When and where was Horace born?

Quintus Horatius Flaccus arrived in the world on the 8th of December 65 BC within the town of Venusia. This settlement sat upon a trade route at the border between Lucania and Apulia.

What happened to Horace after the Battle of Philippi in 42 BC?

Horace fled without his shield during the battle and later faced poverty because his father's estate in Venusia was confiscated for the settlement of veterans. He claimed that he was reduced to poverty and this led him to try his hand at poetry.

How did Maecenas help Horace achieve financial stability?

Maecenas gave Horace a famous Sabine farm which included income from five tenants. This property may have ended his career at the Treasury or allowed him to give it less time and energy.

Why did Horace stop writing Odes and start Epistles?

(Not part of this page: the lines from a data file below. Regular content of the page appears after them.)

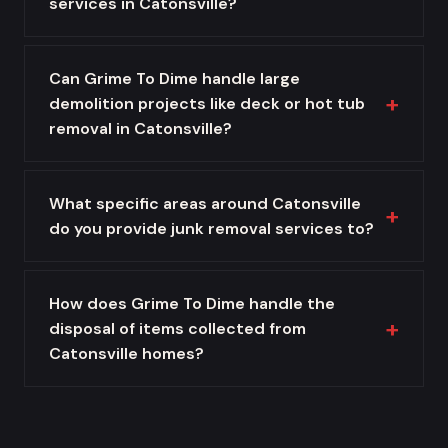
services in Catonsville?
Can Grime To Dime handle large
demolition projects like deck or hot tub
removal in Catonsville?
What specific areas around Catonsville
do you provide junk removal services to?
How does Grime To Dime handle the
disposal of items collected from
Catonsville homes?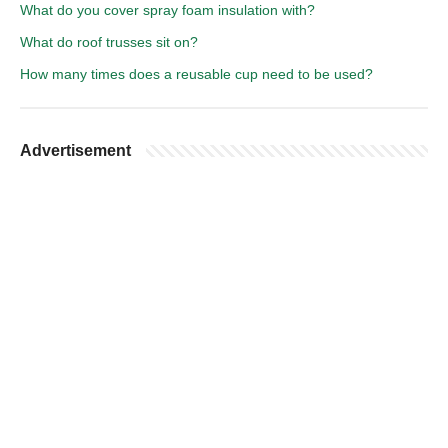
What do you cover spray foam insulation with?
What do roof trusses sit on?
How many times does a reusable cup need to be used?
Advertisement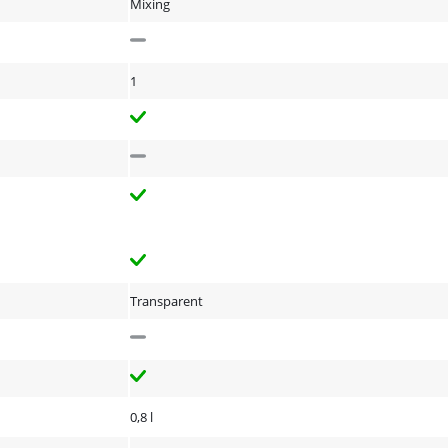
Mixing
1
Transparent
0,8 l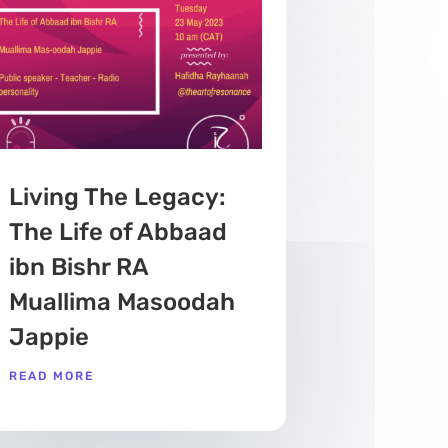
Living The Legacy:
The Life of Abbaad
ibn Bishr RA
Muallima Masoodah
Jappie
READ MORE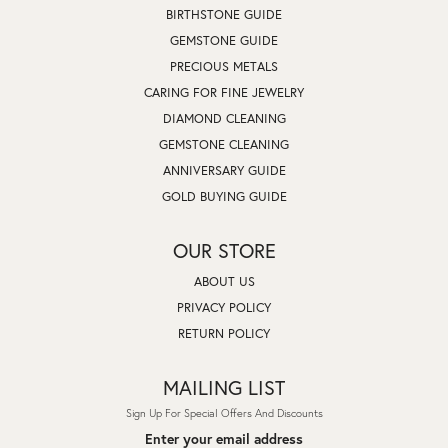
BIRTHSTONE GUIDE
GEMSTONE GUIDE
PRECIOUS METALS
CARING FOR FINE JEWELRY
DIAMOND CLEANING
GEMSTONE CLEANING
ANNIVERSARY GUIDE
GOLD BUYING GUIDE
OUR STORE
ABOUT US
PRIVACY POLICY
RETURN POLICY
MAILING LIST
Sign Up For Special Offers And Discounts
Enter your email address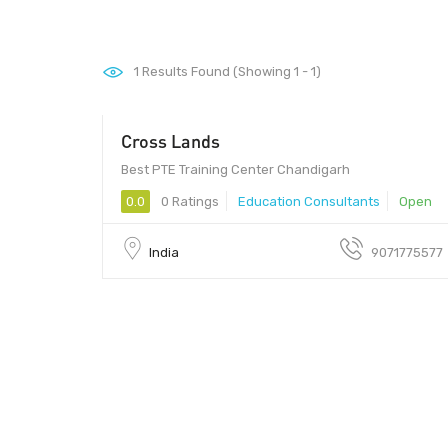
1
Results Found (Showing 1 - 1)
Cross Lands
Best PTE Training Center Chandigarh
0.0
0 Ratings
Education Consultants
Open
India
9071775577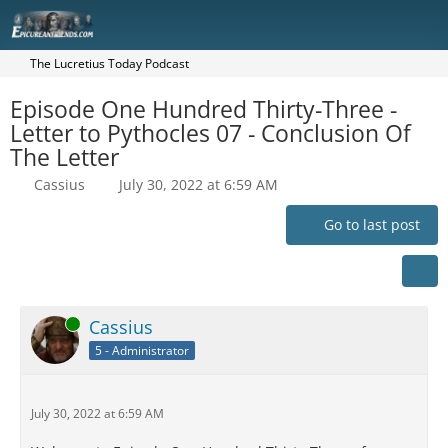
The Lucretius Today Podcast
Episode One Hundred Thirty-Three -
Letter to Pythocles 07 - Conclusion Of
The Letter
Cassius
July 30, 2022 at 6:59 AM
Go to last post
Online
Cassius
5 - Administrator
July 30, 2022 at 6:59 AM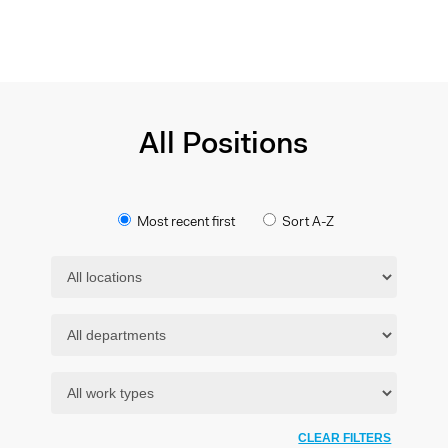
All Positions
Most recent first
Sort A-Z
CLEAR FILTERS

The public reception of Odes 1, 3 disappointed him however and he attributed the lack of success to jealousy among imperial courtiers. Perhaps it was this disappointment that led him to put aside the genre in favor of verse letters called Epistles.

Who were some notable translators of Horace into English?

Thomas Drant placed translations of Jeremiah and Horace side by side in Medicinable Morall published in 1566. Later figures such as Ben Jonson, John Dryden, Samuel Johnson, Philip Francis, Edward Bulwer-Lytton, William Gladstone, W.H. Auden, Robert Frost, and Charles E. Passage also produced significant translations.